If you've been waiting to buy Tesla Motors (Nasdaq: TSLA), your chance has arrived: The California electric-car maker went public on Tuesday at an initial share price of $17 -- considerably above the expected $14 to $16 -- and opened higher still, hitting $21 during the day's trading.

Tesla's offering, the first by an American carmaker since Ford's (NYSE: F) in 1956, netted Tesla some $202 million in much-needed proceeds. Add in an additional $50 million from Toyota (NYSE: TM), arriving momentarily via a post-IPO private placement, and it's clear that the cash-hungry automaker has acquired a sizable nest egg.

Tesla hasn't been coy about what it plans to do with the money. It'll fund the development and production of the Model S, a four-door sedan that is the company's first attempt at a mainstream, mass-market model -- one that will hopefully lead the money-losing firm to profitability.

At $17 per share, Tesla -- which was reportedly close to bankruptcy not long ago -- is valued at about $1.33 billion. That's a lot of money. But what do those new shareholders really own?

The next Amazon? Or the next
Let's stipulate this right up front: As things look now, electric cars are (probably) the future of the automobile. After a couple of decades of dithering around with fuel cells, hydrogen-powered internal combustion, and other approaches to a low-carbon, low-oil future, most of the auto industry's heavy hitters have focused on cars with electric drivetrains powered by lithium-ion batteries, with or without ancillary gasoline engines. Investor excitement around electric cars generally is probably deserved.

But that was true -- generally -- of investor excitement around the Internet in 1998. So here's the question: Is Tesla the future of electric cars?

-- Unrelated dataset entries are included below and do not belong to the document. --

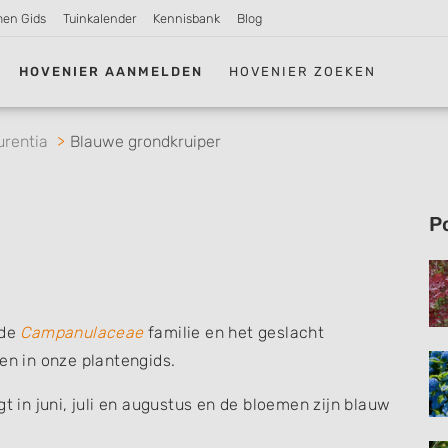
men Gids
Tuinkalender
Kennisbank
Blog
HOVENIER AANMELDEN
HOVENIER ZOEKEN
urentia
Blauwe grondkruiper
P
 de
Campanulaceae
familie en het geslacht
en in onze plantengids.
t in juni, juli en augustus en de bloemen zijn blauw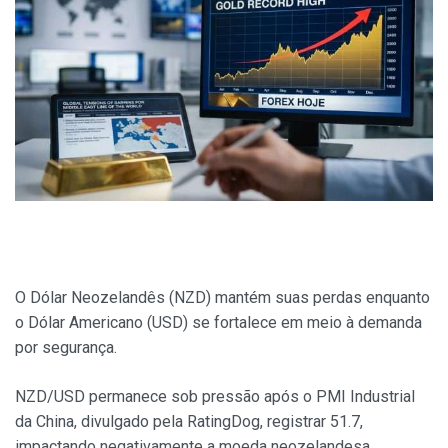
O Dólar Neozelandês (NZD) mantém suas perdas enquanto
o Dólar Americano (USD) se fortalece em meio à demanda
por segurança.
NZD/USD permanece sob pressão após o PMI Industrial
da China, divulgado pela RatingDog, registrar 51.7,
impactando negativamente a moeda neozelandesa.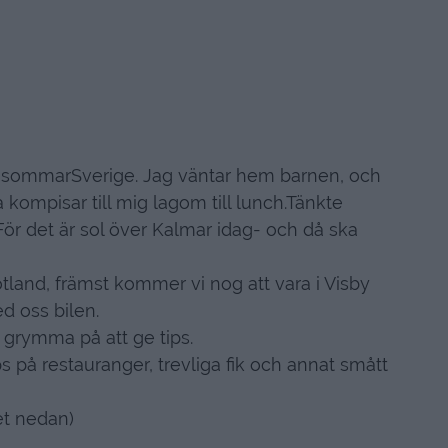
 i sommarSverige. Jag väntar hem barnen, och
a kompisar till mig lagom till lunch.Tänkte
. För det är sol över Kalmar idag- och då ska
land, främst kommer vi nog att vara i Visby
d oss bilen.
 grymma på att ge tips.
ps på restauranger, trevliga fik och annat smått
et nedan)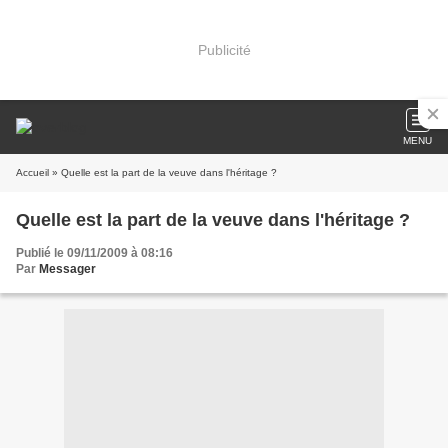
Publicité
MENU
Accueil
» Quelle est la part de la veuve dans l'héritage ?
Quelle est la part de la veuve dans l'héritage ?
Publié le 09/11/2009 à 08:16
Par
Messager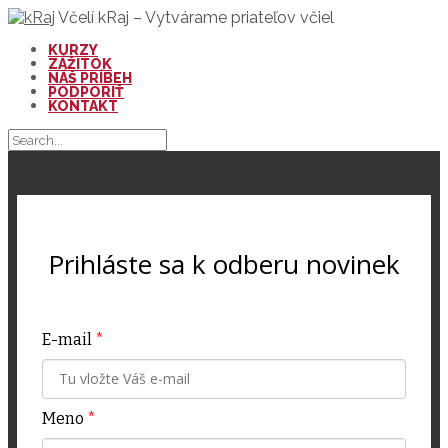
Včelí kRaj – Vytvárame priateľov včiel
KURZY
ZÁŽITOK
NÁŠ PRÍBEH
PODPORIŤ
KONTAKT
Prihláste sa k odberu novinek
E-mail
*
Meno
*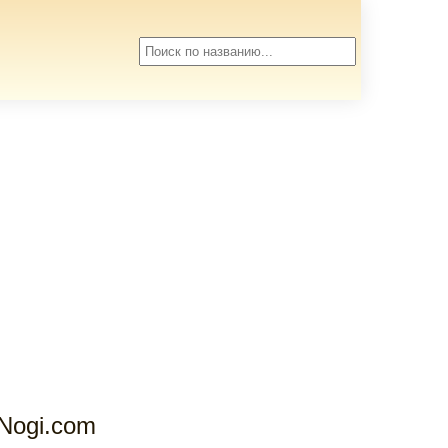
VNogi.com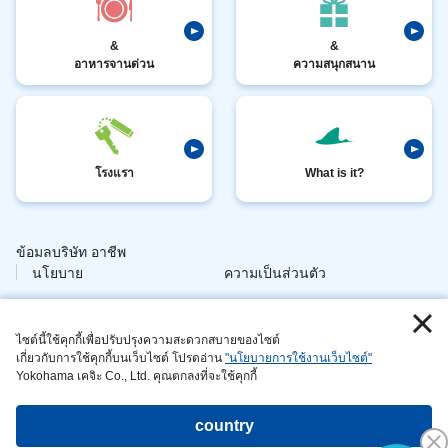
&
&
อาหารจานด่วน
ความสนุกสนาน
โรงแรา
What is it?
ข้อมลบริษัท อาชีพ
​ ​
นโยบาย
ความเป็นส่วนตัว
​ ​
ข้อมอล กา
วกับไซต์
จัดการสัตวนี่ย
ไซต์นี้ใช้คุกกี้เพื่อปรับปรุงความสะดวกสบายของไซต์
เกี่ยวกับการใช้คุกกี้บนเว็บไซต์ โปรดอ่าน
"นโยบายการใช้งานเว็บไซต์"
​ ​
นี้
Yokohama เคจิะ Co., Ltd. คุณตกลงที่จะใช้คุกกี้
ความยั่งยืน การดำเนินการ
country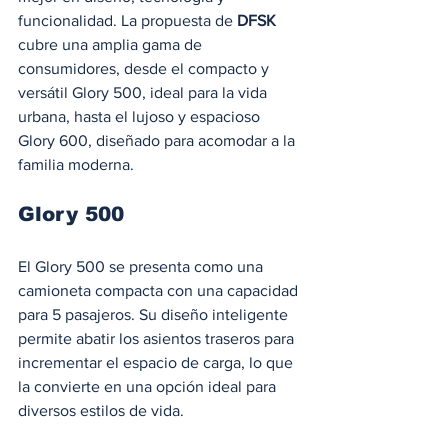
funcionalidad. La propuesta de 
DFSK
cubre una amplia gama de 
consumidores, desde el compacto y 
versátil Glory 500, ideal para la vida 
urbana, hasta el lujoso y espacioso 
Glory 600, diseñado para acomodar a la 
familia moderna.
Glory 500
El Glory 500 se presenta como una 
camioneta compacta con una capacidad 
para 5 pasajeros. Su diseño inteligente 
permite abatir los asientos traseros para 
incrementar el espacio de carga, lo que 
la convierte en una opción ideal para 
diversos estilos de vida.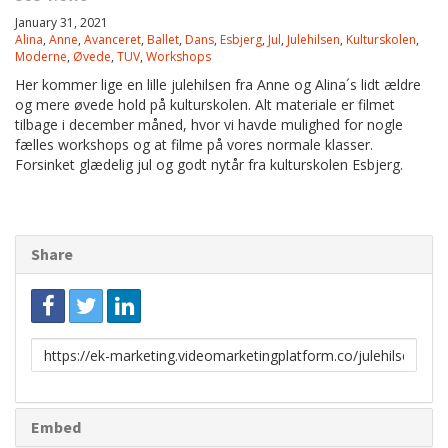
January 31, 2021
Alina
,
Anne
,
Avanceret
,
Ballet
,
Dans
,
Esbjerg
,
Jul
,
Julehilsen
,
Kulturskolen
,
Moderne
,
Øvede
,
TUV
,
Workshops
Her kommer lige en lille julehilsen fra Anne og Alina´s lidt ældre
og mere øvede hold på kulturskolen. Alt materiale er filmet
tilbage i december måned, hvor vi havde mulighed for nogle
fælles workshops og at filme på vores normale klasser.
Forsinket glædelig jul og godt nytår fra kulturskolen Esbjerg.
Share
Link
to
share
Embed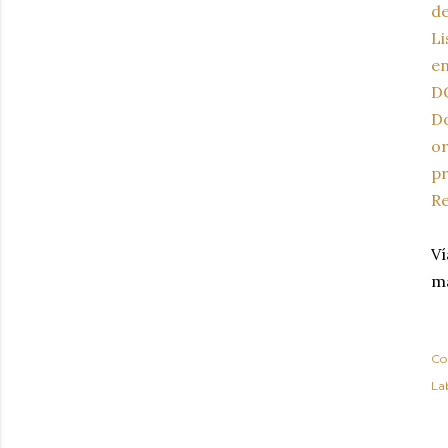
de
Li
e
DO
Do
or
pr
Re
Ví
má
Co
Lab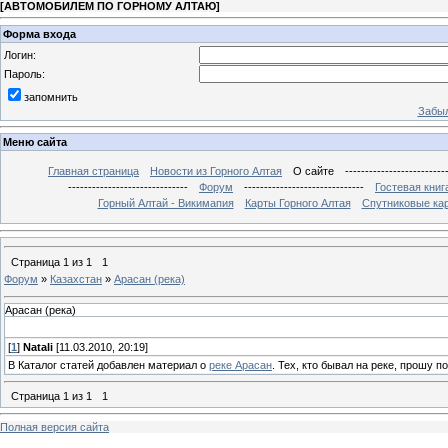
[
АВТОМОБИЛЕМ ПО ГОРНОМУ АЛТАЮ
]
Форма входа
Логин:
Пароль:
запомнить
Забыл
Меню сайта
Главная страница
Новости из Горного Алтая
О сайте
-------------------------
------------------------------
Форум
------------------------------
Гостевая книг
Горный Алтай - Викимапия
Карты Горного Алтая
Спутниковые кар
Страница
1
из
1
1
Форум
»
Казахстан
»
Арасан (река)
Арасан (река)
[
1
]
Natali
[11.03.2010, 20:19]
В Каталог статей добавлен материал о
реке Арасан
. Тех, кто бывал на реке, прошу 
Страница
1
из
1
1
Полная версия сайта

Groundbreaking technology ... but the ground has already been broken
Tesla's first model, the much-hyped (with some justification) Roadster sports car, was an impressive product -- the first really nice, usable, fun electric car. But technologically, it's nothing special, at least when viewed from a 2010 vantage point. It's essentially a whole bunch of laptop computer batteries (6,831 to be precise), an electric motor, and a special single-speed transmission built by BorgWarner (NYSE: BWA), cobbled together and stuffed into a substantially reworked Lotus Elise.

Now, that's not a bad thing. The Roadster is a well-finished car that's exceedingly fun to drive, has decent range, and is backed by kid-glove customer service. But technology -- and the auto industry -- have moved on a long way since the Roadster was unveiled in 2006. Heavy-hitter auto suppliers like Johnson Controls (NYSE: JCI) and Magna International (NYSE: MGA) have made enormous investments in electric-car technology, developing special large-format lithium-ion batteries specifically for automotive use that are expected to be in mass production in the very near future. Even tech giants like Microsoft (Nasdaq: MSFT) have waded in; Mister Softy is working with Ford on systems to manage recharging of the automaker's upcoming electric models.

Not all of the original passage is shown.